TASK DESCRIPTION
What lines in the entries hold the string "sources"? List them.

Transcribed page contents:
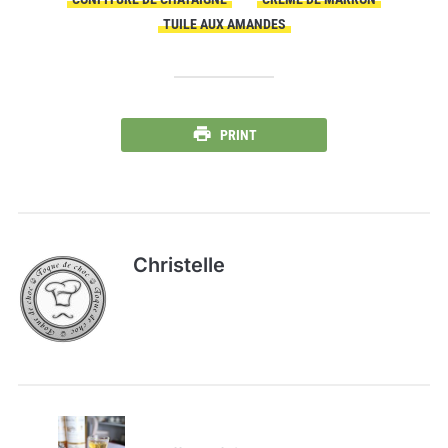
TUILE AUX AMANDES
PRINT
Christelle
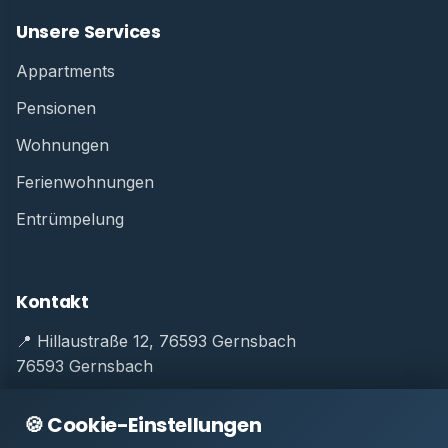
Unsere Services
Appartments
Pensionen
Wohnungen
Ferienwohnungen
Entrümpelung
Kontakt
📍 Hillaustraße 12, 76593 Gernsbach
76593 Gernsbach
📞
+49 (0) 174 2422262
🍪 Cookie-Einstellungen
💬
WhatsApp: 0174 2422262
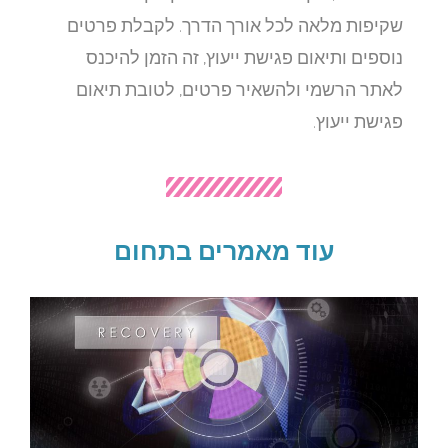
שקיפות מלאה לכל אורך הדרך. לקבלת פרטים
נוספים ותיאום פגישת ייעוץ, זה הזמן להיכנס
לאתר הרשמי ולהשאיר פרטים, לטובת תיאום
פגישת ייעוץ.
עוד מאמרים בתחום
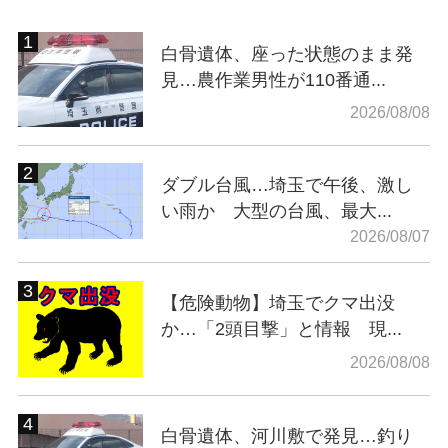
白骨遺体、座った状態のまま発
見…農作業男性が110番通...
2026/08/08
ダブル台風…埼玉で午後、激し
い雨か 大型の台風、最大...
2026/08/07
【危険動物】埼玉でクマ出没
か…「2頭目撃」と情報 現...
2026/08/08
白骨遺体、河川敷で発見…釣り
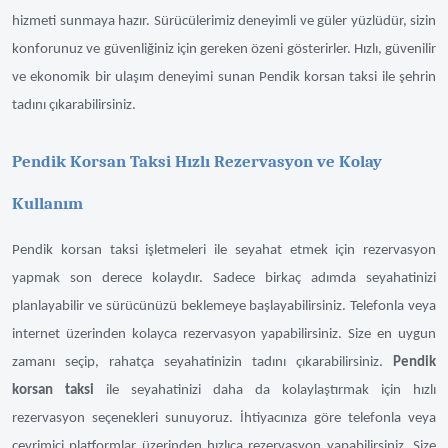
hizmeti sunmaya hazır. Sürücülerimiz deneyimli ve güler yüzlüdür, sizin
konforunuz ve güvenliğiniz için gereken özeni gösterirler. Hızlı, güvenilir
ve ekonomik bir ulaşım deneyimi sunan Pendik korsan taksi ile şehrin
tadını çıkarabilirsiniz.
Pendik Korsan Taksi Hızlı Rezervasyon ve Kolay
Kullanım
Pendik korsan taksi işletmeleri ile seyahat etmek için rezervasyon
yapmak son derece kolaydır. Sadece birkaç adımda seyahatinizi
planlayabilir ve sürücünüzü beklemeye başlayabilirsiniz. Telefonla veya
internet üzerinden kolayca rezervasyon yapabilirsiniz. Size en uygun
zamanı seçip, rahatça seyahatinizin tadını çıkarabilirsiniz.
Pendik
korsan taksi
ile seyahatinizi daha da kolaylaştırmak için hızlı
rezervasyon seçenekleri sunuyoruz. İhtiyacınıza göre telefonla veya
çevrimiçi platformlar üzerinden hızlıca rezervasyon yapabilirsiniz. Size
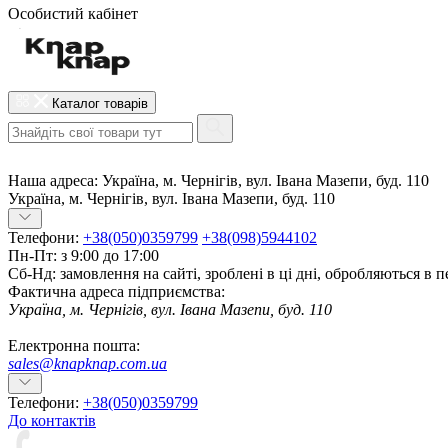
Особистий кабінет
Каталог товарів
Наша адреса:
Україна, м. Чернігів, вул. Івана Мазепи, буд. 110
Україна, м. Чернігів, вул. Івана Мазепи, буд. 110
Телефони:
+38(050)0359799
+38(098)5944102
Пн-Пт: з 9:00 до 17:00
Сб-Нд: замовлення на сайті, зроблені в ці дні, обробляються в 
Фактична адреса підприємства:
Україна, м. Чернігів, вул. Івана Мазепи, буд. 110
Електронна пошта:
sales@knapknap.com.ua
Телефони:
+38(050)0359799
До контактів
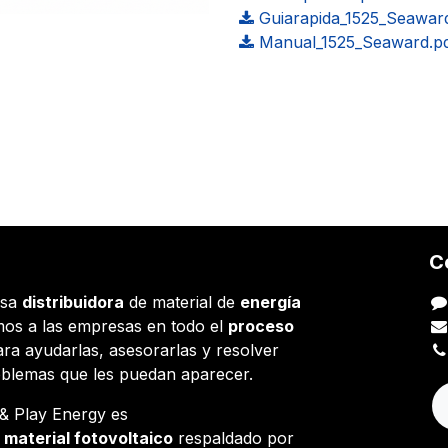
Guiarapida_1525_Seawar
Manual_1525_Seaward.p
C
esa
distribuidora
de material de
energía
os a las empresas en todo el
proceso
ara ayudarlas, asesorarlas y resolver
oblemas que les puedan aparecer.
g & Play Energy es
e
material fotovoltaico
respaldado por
--
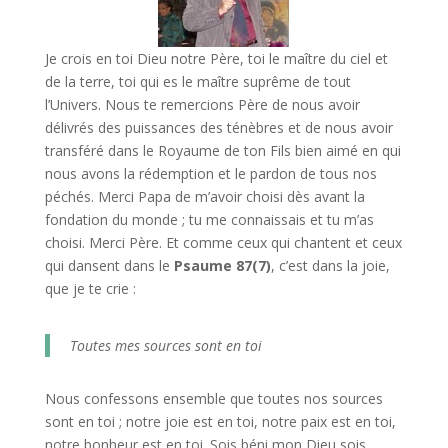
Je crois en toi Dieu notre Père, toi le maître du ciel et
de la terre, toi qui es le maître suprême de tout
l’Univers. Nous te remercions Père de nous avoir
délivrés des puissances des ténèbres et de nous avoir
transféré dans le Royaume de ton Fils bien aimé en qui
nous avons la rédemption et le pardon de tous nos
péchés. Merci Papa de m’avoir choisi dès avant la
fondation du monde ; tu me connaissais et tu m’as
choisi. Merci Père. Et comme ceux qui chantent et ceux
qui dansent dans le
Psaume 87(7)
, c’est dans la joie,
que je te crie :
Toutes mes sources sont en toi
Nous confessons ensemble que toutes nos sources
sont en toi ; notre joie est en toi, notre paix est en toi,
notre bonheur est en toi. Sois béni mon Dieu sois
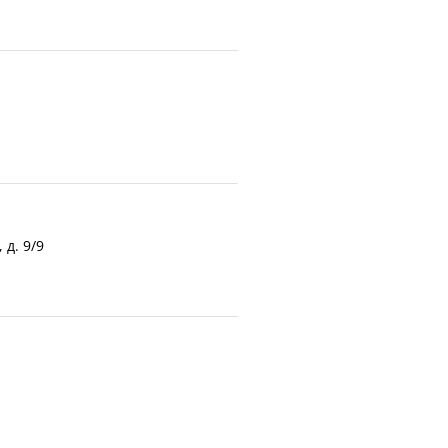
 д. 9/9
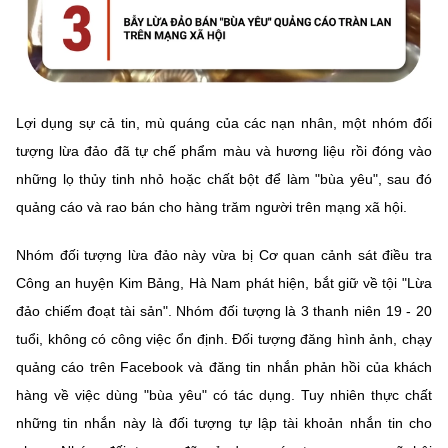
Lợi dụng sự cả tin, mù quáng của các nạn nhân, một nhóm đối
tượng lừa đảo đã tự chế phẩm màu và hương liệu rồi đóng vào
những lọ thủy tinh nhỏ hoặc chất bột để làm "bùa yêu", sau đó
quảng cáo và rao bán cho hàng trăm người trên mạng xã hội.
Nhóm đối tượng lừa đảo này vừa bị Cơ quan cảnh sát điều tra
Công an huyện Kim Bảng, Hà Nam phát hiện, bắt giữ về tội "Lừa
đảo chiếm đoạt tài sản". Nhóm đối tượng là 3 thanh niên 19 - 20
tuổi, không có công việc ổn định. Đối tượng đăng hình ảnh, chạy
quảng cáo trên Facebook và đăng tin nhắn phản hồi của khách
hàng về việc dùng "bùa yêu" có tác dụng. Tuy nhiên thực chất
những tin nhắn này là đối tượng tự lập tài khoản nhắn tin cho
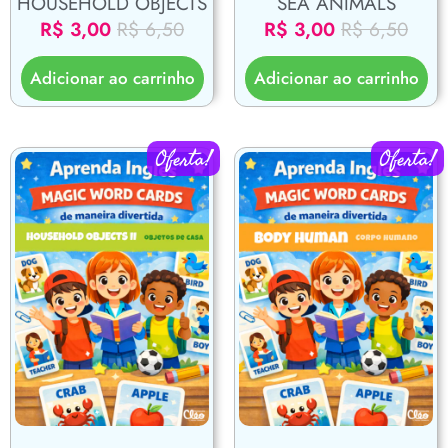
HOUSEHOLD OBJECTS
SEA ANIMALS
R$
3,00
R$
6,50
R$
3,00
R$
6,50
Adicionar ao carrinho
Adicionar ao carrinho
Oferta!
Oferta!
...
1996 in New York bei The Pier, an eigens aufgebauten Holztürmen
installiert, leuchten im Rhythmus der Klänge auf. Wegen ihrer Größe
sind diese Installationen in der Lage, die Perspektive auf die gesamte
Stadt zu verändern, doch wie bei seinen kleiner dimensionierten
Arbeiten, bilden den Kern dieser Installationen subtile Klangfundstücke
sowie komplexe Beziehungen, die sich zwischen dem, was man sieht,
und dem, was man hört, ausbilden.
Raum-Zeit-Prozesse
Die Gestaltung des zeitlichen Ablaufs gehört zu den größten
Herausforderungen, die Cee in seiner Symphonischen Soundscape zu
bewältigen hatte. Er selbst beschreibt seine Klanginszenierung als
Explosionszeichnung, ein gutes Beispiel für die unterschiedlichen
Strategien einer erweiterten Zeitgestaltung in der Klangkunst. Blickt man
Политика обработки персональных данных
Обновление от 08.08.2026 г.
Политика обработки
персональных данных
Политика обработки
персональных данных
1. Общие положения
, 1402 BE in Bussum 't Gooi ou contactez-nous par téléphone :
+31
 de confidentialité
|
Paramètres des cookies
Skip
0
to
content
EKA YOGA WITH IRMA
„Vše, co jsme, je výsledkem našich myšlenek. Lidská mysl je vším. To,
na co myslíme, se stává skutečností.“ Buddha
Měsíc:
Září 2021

SOLUTION TO THIS PROBLEM
Toutes mes sources sont en toi
Nous confessons ensemble que toutes nos sources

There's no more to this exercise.